WASHINGTON, 11 July 2011: Kenneth Roth, executive director of Human Rights Watch, HRW, said in his presentation: “Overwhelming evidence of torture by the Bush administration obliges President Barack Obama to order a criminal investigation into allegations of detainee abuse authorized by former President George W. Bush and other senior officials The Obama administration has failed to meet US obligations under the Convention against Torture to investigate acts of torture and other ill-treatment of detainees.”
The 107-page report, presents – according to a press release from HRW – substantial information warranting criminal investigations of Bush and senior administration officials, including former Vice President Dick Cheney, Defense Secretary Donald Rumsfeld, and CIA Director George Tenet, for ordering practices such as “waterboarding,” the use of secret CIA prisons, and the transfer of detainees to countries where they were tortured.
“President Obama has treated torture as an unfortunate policy choice rather than a crime. His decision to end abusive interrogation practices will remain easily reversible unless the legal prohibition against torture is clearly re-established,” said Kenneth Roth.
If the US government does not pursue credible criminal investigations, other countries should prosecute US officials involved in crimes against detainees in accordance with international law, Human Rights Watch said.
“The US has a legal obligation to investigate these crimes,” Roth said. “If the US doesn’t act on them, other countries should.”

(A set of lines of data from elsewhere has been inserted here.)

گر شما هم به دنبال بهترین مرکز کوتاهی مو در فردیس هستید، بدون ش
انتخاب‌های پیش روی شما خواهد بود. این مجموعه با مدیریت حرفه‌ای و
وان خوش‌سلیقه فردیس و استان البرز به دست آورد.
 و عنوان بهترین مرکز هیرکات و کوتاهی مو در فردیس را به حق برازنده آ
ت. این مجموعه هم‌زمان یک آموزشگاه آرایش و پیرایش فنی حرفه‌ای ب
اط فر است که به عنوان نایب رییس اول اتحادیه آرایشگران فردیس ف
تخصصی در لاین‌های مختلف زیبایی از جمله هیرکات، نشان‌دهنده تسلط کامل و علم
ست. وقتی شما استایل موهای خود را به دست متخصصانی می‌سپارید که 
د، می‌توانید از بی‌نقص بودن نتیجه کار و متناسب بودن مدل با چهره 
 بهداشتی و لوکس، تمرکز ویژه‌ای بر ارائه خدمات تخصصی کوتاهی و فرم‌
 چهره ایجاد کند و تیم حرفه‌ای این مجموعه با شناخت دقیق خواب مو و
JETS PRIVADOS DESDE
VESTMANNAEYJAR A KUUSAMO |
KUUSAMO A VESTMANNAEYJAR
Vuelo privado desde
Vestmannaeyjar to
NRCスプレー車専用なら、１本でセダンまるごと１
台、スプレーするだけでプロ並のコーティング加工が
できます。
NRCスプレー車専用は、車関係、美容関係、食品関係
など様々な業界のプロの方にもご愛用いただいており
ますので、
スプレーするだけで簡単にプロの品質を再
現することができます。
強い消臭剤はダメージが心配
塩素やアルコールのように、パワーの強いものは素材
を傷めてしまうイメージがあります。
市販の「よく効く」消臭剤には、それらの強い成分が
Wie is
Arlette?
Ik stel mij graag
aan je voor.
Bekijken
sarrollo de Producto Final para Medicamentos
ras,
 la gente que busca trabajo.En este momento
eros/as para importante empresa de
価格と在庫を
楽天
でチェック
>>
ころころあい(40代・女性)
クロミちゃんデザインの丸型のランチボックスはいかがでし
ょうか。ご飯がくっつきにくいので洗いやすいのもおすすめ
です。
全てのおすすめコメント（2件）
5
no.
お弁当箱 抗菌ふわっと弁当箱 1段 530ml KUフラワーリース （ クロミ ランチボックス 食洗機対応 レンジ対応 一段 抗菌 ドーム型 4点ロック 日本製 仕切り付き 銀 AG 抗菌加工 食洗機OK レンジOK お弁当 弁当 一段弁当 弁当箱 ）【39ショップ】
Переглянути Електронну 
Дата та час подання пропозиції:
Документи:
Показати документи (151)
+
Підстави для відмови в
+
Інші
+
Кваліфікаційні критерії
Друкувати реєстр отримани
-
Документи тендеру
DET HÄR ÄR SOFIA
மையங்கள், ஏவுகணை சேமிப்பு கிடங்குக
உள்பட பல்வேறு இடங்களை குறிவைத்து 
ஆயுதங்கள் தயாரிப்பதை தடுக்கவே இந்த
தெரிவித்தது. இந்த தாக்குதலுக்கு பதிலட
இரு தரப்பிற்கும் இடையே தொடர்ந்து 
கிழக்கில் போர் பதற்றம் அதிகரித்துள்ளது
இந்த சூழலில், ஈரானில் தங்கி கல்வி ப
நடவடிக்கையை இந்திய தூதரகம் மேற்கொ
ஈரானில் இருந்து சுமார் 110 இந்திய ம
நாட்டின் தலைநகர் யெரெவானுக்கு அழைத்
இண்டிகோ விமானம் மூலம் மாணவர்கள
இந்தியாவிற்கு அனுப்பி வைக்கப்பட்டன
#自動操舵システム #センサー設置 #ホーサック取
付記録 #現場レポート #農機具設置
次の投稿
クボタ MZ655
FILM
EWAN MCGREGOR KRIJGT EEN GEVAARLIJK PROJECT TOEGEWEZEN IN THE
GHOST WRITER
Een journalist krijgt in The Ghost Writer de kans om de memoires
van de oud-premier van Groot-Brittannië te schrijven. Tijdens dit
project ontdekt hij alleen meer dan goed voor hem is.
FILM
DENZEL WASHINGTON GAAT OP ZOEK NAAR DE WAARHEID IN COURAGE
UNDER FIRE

In citing the four top-level Bush administration officials, Human Rights Watch said that:
President Bush publicly admitted that in two cases he approved the use of waterboarding, a form of mock execution involving near-drowning that the United States has long prosecuted as a type of torture. Bush also authorized the illegal CIA secret detention and renditions programs, under which detainees were held incommunicado and frequently transferred to countries such as Egypt and Syria where they were likely to be tortured;
Vice President Cheney was the driving force behind the establishment of illegal detention and interrogation policies, chairing key meetings at which specific CIA operations were discussed, including the waterboarding of one detainee, Abu Zubaydah, in 2002;
Defense Secretary Rumsfeld approved illegal interrogation methods and closely followed the interrogation of Mohamed al-Qahtani, who was subjected to a six-week regime of coercive interrogation at Guantanamo that cumulatively appears to have amounted to torture;
CIA Director Tenet authorized and oversaw the CIA’s use of waterboarding, stress positions, light and noise bombardment, sleep deprivation, and other abusive interrogation methods, as well as the CIA rendition program.
“The US is right to call for justice when serious international crimes are committed in places like Darfur, Libya, and Sri Lanka, but there should be no double standards,” Roth said. “When the US government shields its own officials from investigation and prosecution, it makes it easier for others to dismiss global efforts to bring violators of serious crimes to justice.”